9–10.5% annual returns in an inflationary environment: worth a look?
It seems there are increasing signals that inflation may start accelerating again in the near future. This means it is worth thinking not only about returns, but also about their resilience. When inflation rises and central banks increase interest rates, equity markets tend to become more volatile. Meanwhile, bonds often maintain a clearer and more predictable income stream.
Inflation encourages saving, but not everything—everyday needs remain unchanged. Consumption simply becomes more deliberate. As a result, retail and leisure centers focused on daily necessities often remain among the more stable asset classes, with income staying relatively predictable even during market fluctuations.
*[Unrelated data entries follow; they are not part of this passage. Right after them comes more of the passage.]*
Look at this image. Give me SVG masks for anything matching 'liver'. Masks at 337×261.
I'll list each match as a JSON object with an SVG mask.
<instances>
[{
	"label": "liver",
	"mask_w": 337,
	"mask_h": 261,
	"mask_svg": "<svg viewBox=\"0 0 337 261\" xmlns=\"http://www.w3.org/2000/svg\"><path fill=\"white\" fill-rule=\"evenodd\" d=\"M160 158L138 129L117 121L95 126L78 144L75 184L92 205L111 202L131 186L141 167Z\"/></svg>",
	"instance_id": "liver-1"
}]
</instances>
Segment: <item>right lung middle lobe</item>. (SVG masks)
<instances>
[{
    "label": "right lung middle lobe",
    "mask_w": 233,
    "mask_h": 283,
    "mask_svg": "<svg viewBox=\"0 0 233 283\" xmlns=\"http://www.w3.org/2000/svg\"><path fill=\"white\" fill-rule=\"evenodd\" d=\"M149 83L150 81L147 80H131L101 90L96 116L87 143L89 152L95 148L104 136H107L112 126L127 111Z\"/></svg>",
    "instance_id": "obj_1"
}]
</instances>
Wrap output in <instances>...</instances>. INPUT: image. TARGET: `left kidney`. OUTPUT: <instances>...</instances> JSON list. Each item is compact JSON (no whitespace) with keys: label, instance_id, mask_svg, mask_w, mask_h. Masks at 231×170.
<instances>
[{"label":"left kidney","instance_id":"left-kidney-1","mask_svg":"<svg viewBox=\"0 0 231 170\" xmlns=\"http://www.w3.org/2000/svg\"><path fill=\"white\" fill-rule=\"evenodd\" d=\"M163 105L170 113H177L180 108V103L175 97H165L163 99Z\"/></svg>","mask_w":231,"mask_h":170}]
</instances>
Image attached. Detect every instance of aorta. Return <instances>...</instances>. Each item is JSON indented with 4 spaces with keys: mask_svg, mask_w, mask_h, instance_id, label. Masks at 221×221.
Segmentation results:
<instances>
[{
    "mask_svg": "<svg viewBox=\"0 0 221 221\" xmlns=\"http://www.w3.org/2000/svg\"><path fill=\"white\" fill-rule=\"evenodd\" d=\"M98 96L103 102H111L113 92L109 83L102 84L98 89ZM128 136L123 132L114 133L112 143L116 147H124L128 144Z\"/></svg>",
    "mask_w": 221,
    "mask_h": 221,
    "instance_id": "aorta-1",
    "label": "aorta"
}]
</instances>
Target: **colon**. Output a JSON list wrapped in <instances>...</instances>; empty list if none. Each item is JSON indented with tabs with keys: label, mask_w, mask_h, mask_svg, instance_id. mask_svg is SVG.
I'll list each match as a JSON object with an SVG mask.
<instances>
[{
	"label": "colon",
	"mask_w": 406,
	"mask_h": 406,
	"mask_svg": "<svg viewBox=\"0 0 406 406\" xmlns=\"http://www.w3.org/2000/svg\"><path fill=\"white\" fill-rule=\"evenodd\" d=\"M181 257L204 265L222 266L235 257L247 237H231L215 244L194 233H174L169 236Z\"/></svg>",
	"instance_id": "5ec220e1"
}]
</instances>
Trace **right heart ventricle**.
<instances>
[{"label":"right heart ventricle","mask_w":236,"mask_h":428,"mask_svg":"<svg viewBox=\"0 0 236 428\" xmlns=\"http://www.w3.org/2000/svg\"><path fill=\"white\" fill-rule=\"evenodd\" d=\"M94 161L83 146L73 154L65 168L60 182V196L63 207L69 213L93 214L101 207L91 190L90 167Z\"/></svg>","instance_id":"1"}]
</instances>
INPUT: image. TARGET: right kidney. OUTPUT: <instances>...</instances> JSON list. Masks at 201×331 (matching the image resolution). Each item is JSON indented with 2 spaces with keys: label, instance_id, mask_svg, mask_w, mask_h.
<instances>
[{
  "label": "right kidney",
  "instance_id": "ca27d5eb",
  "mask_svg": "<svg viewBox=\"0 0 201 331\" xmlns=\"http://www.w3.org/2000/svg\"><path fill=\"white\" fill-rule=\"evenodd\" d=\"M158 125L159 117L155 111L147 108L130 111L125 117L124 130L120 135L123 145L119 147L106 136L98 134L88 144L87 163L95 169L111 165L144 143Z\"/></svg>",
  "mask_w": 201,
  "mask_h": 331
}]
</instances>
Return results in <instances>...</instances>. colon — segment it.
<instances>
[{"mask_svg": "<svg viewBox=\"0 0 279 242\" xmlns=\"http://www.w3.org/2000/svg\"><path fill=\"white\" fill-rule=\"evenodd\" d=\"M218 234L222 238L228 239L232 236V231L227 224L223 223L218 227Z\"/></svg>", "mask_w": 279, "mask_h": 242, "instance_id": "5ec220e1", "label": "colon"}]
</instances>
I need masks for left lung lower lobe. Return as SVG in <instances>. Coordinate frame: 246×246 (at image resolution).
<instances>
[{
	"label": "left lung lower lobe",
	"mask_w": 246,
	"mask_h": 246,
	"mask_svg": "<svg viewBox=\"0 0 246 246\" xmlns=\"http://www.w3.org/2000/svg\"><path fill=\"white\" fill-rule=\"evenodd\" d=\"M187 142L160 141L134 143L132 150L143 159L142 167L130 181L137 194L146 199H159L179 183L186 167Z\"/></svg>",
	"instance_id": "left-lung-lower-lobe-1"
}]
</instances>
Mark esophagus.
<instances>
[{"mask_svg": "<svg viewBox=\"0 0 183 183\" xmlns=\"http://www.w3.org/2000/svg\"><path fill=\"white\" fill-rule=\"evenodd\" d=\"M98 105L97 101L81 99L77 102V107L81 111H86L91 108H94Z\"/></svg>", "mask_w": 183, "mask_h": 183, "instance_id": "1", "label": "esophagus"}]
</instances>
I am sharing one of the projects currently being financed by the Bondea community:
- In the territory of “Rīgas Piensaimnieks” in Riga, VPH is developing a ~20,500 m² retail and leisure center. The project is co-financed by Rietumu Banka, the construction permit has already been obtained, and construction is set to begin at the end of this spring.
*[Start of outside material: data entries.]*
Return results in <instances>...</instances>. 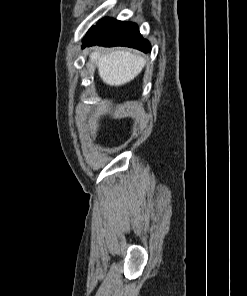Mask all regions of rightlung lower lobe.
Masks as SVG:
<instances>
[{"mask_svg":"<svg viewBox=\"0 0 247 296\" xmlns=\"http://www.w3.org/2000/svg\"><path fill=\"white\" fill-rule=\"evenodd\" d=\"M84 46L101 45L105 47L127 46L144 53L150 52V43L143 39L135 23L117 21L112 18L100 20L93 26L83 41Z\"/></svg>","mask_w":247,"mask_h":296,"instance_id":"right-lung-lower-lobe-1","label":"right lung lower lobe"}]
</instances>
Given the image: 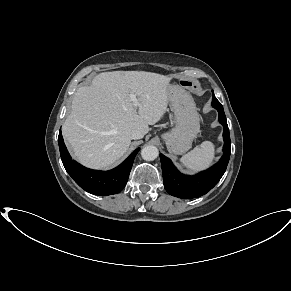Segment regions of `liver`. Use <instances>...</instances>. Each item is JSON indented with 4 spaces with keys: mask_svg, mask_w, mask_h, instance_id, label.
I'll use <instances>...</instances> for the list:
<instances>
[{
    "mask_svg": "<svg viewBox=\"0 0 291 291\" xmlns=\"http://www.w3.org/2000/svg\"><path fill=\"white\" fill-rule=\"evenodd\" d=\"M170 79L144 71L98 74L78 88L62 133L80 163L91 168L115 164L128 150L131 133L144 135L167 110ZM137 96L138 113L130 94Z\"/></svg>",
    "mask_w": 291,
    "mask_h": 291,
    "instance_id": "6515ba94",
    "label": "liver"
}]
</instances>
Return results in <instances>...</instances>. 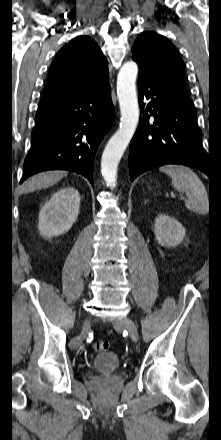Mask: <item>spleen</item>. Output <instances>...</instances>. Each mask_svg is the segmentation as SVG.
Wrapping results in <instances>:
<instances>
[{"label":"spleen","instance_id":"obj_1","mask_svg":"<svg viewBox=\"0 0 221 440\" xmlns=\"http://www.w3.org/2000/svg\"><path fill=\"white\" fill-rule=\"evenodd\" d=\"M171 178L172 186L185 192L188 200L186 207L193 212L206 214L208 211V194L198 175L189 167L182 165H165L159 168Z\"/></svg>","mask_w":221,"mask_h":440}]
</instances>
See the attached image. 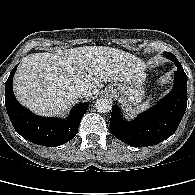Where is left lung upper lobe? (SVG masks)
Here are the masks:
<instances>
[{
	"label": "left lung upper lobe",
	"instance_id": "5c2ea615",
	"mask_svg": "<svg viewBox=\"0 0 195 195\" xmlns=\"http://www.w3.org/2000/svg\"><path fill=\"white\" fill-rule=\"evenodd\" d=\"M164 55L166 58L172 60V61H178L177 58L172 54V53H168V52H164Z\"/></svg>",
	"mask_w": 195,
	"mask_h": 195
}]
</instances>
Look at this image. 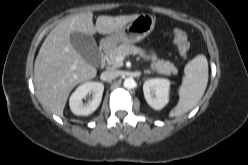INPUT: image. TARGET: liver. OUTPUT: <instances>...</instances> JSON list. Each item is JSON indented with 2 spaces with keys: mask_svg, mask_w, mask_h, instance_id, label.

- It is planned that around 60% of the space will be leased before construction starts. An agreement has already been signed with “Rimi”, and negotiations are ongoing with other tenants – ranging from household goods retailers to a gym, cafés, and restaurants.
- Investors are offered a 9–10.5% annual return, paid semi-annually, with a 24-month term.
To me, this is one example of how crowdfunding allows participation in institutional-level projects while gaining more resilience in an inflationary environment.